Basic Reading

To read either a dense or a sparse array, the user typically opens the array in read mode and provides a subarray, any subset of the attributes (potentially including the coordinates) and the layout to get the results into (see Reading for more details).

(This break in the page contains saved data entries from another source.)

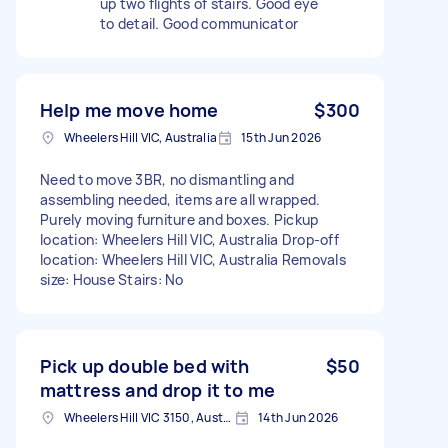
up two flights of stairs. Good eye
to detail. Good communicator
Help me move home
$300
Wheelers Hill VIC, Australia
15th Jun 2026
Need to move 3BR, no dismantling and
assembling needed, items are all wrapped.
Purely moving furniture and boxes. Pickup
location: Wheelers Hill VIC, Australia Drop-off
location: Wheelers Hill VIC, Australia Removals
size: House Stairs: No
Pick up double bed with
$50
mattress and drop it to me
Wheelers Hill VIC 3150, Australia
14th Jun 2026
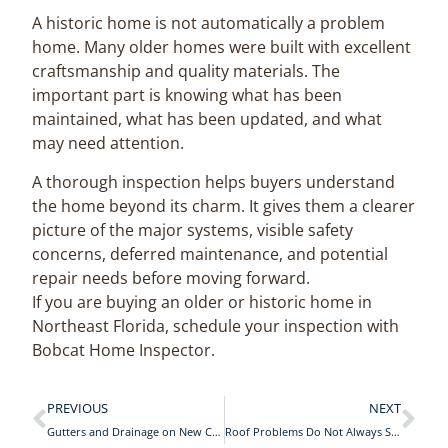
A historic home is not automatically a problem
home. Many older homes were built with excellent
craftsmanship and quality materials. The
important part is knowing what has been
maintained, what has been updated, and what
may need attention.
A thorough inspection helps buyers understand
the home beyond its charm. It gives them a clearer
picture of the major systems, visible safety
concerns, deferred maintenance, and potential
repair needs before moving forward.
If you are buying an older or historic home in
Northeast Florida, schedule your inspection with
Bobcat Home Inspector.
PREVIOUS
NEXT
Gutters and Drainage on New Construction Homes in St. Johns County: What Really Matters
Roof Problems Do Not Always Start on the Roof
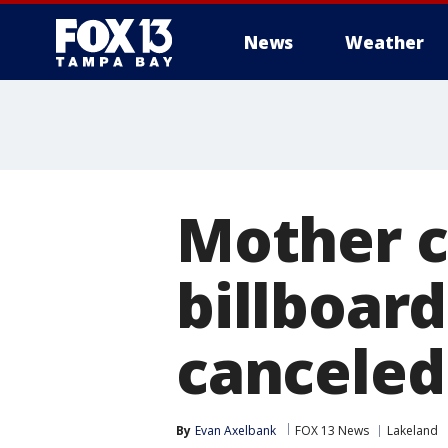
News
Weather
Mother c
billboard
canceled
By
Evan Axelbank
FOX 13 News
Lakeland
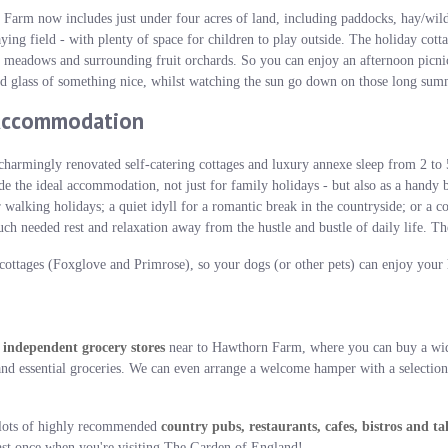
Farm now includes just under four acres of land, including paddocks, hay/wi
aying field - with plenty of space for children to play outside. The holiday cot
 meadows and surrounding fruit orchards. So you can enjoy an afternoon picnic 
ld glass of something nice, whilst watching the sun go down on those long sum
Accommodation
charmingly renovated self-catering cottages and luxury annexe sleep from 2 to 
de the ideal accommodation, not just for family holidays - but also as a handy 
r walking holidays; a quiet idyll for a romantic break in the countryside; or a 
needed rest and relaxation away from the hustle and bustle of daily life. The
ottages (Foxglove and Primrose), so your dogs (or other pets) can enjoy your 
 independent grocery stores
near to Hawthorn Farm, where you can buy a wid
nd essential groceries. We can even arrange a welcome hamper with a selection 
e lots of highly recommended
country pubs, restaurants, cafes, bistros and t
east once when you're visiting The Garden of England!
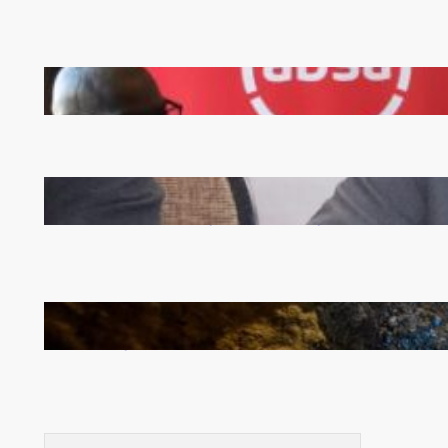
FQM inks landmark local content MoU with 5 Banks
Zambia -Malawi inaugural joint Tourism Technical
Committee meeting takes off in Lilongwe
How Illegal Gold Mining Is Overtaking the Global
Drug Trade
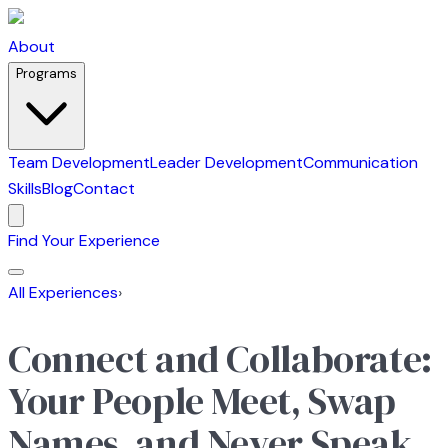
About
Programs
Team Development
Leader Development
Communication
Skills
Blog
Contact
Find Your Experience
All Experiences
›
Connect and Collaborate:
Your People Meet, Swap
Names, and Never Speak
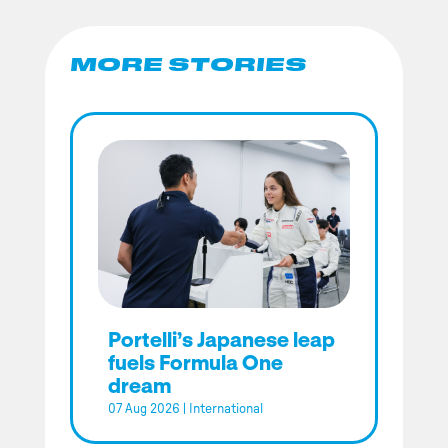
MORE STORIES
Portelli’s Japanese leap
fuels Formula One
dream
07 Aug 2026
|
International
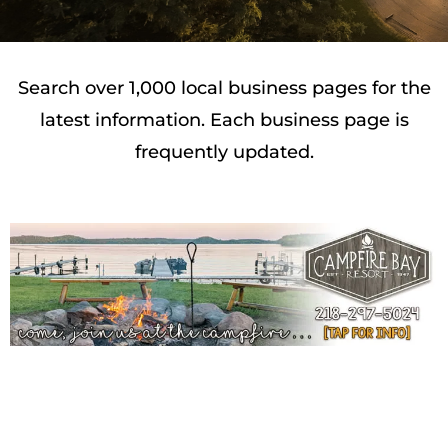
Search over 1,000 local business pages for the
latest information. Each business page is
frequently updated.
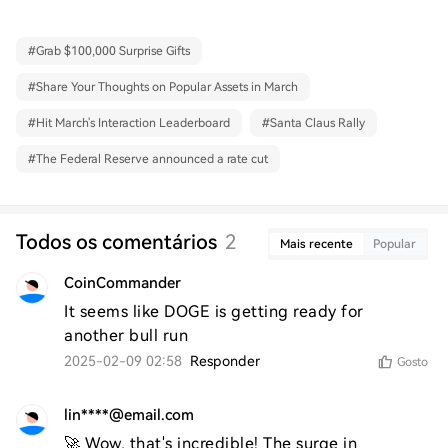
#
Grab $100,000 Surprise Gifts
#
Share Your Thoughts on Popular Assets in March
#
Hit March's Interaction Leaderboard
#
Santa Claus Rally
#
The Federal Reserve announced a rate cut
Todos os comentários
2
Mais recente
Popular
CoinCommander
It seems like DOGE is getting ready for 
another bull run
2025-02-09 02:58
Responder
Gosto
lin****@email.com
🚀 Wow, that's incredible! The surge in 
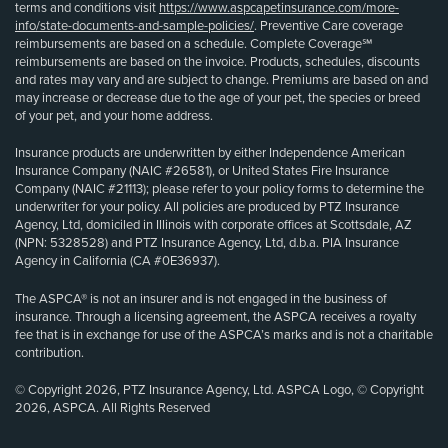
terms and conditions visit
https://www.aspcapetinsurance.com/more-
info/state-documents-and-sample-policies/
. Preventive Care coverage
reimbursements are based on a schedule. Complete Coverage℠
reimbursements are based on the invoice. Products, schedules, discounts
and rates may vary and are subject to change. Premiums are based on and
may increase or decrease due to the age of your pet, the species or breed
of your pet, and your home address.
Insurance products are underwritten by either Independence American
Insurance Company (NAIC #26581), or United States Fire Insurance
Company (NAIC #21113); please refer to your policy forms to determine the
underwriter for your policy. All policies are produced by PTZ Insurance
Agency, Ltd, domiciled in Illinois with corporate offices at Scottsdale, AZ
(NPN: 5328528) and PTZ Insurance Agency, Ltd, d.b.a. PIA Insurance
Agency in California (CA #0E36937).
The ASPCA® is not an insurer and is not engaged in the business of
insurance. Through a licensing agreement, the ASPCA receives a royalty
fee that is in exchange for use of the ASPCA’s marks and is not a charitable
contribution.
© Copyright 2026, PTZ Insurance Agency, Ltd. ASPCA Logo, © Copyright
2026, ASPCA. All Rights Reserved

You can read from an array as follows:

C
C++
Python
R
Java
Go
C
// Create TileDB context
tiledb_ctx_t* ctx;
tiledb_ctx_alloc(NULL, &ctx);
// Open a 2D array for reading
tiledb_array_t* array;
tiledb_array_alloc(ctx, "<array-uri>", &array);
tiledb_array_open(ctx, array, TILEDB_READ);
// Slice only rows 1, 2 and cols 2, 3, 4
int subarray[] = {1, 2, 2, 4};
// Prepare the vectors that will hold the results
int d1[20];
uint64_t d1_size = sizeof(d1);
int d2[20];
uint64_t d2_size = sizeof(d2);
int a[20];
uint64_t a_size = sizeof(a);
// Create query
tiledb_query_t* query;
tiledb_query_alloc(ctx, array, TILEDB_READ, &query);
tiledb_query_set_subarray(ctx, query, subarray);
tiledb_query_set_layout(ctx, query, TILEDB_ROW_MAJOR);
tiledb_query_set_buffer(ctx, query, "a", a, &a_size);
tiledb_query_set_buffer(ctx, query, "d1", d1, &d1_size);
tiledb_query_set_buffer(ctx, query, "d2", d2, &d2_size);
// NOTE: although not recommended (for performance reasons),
// you can get the coordinates even when slicing dense arrays.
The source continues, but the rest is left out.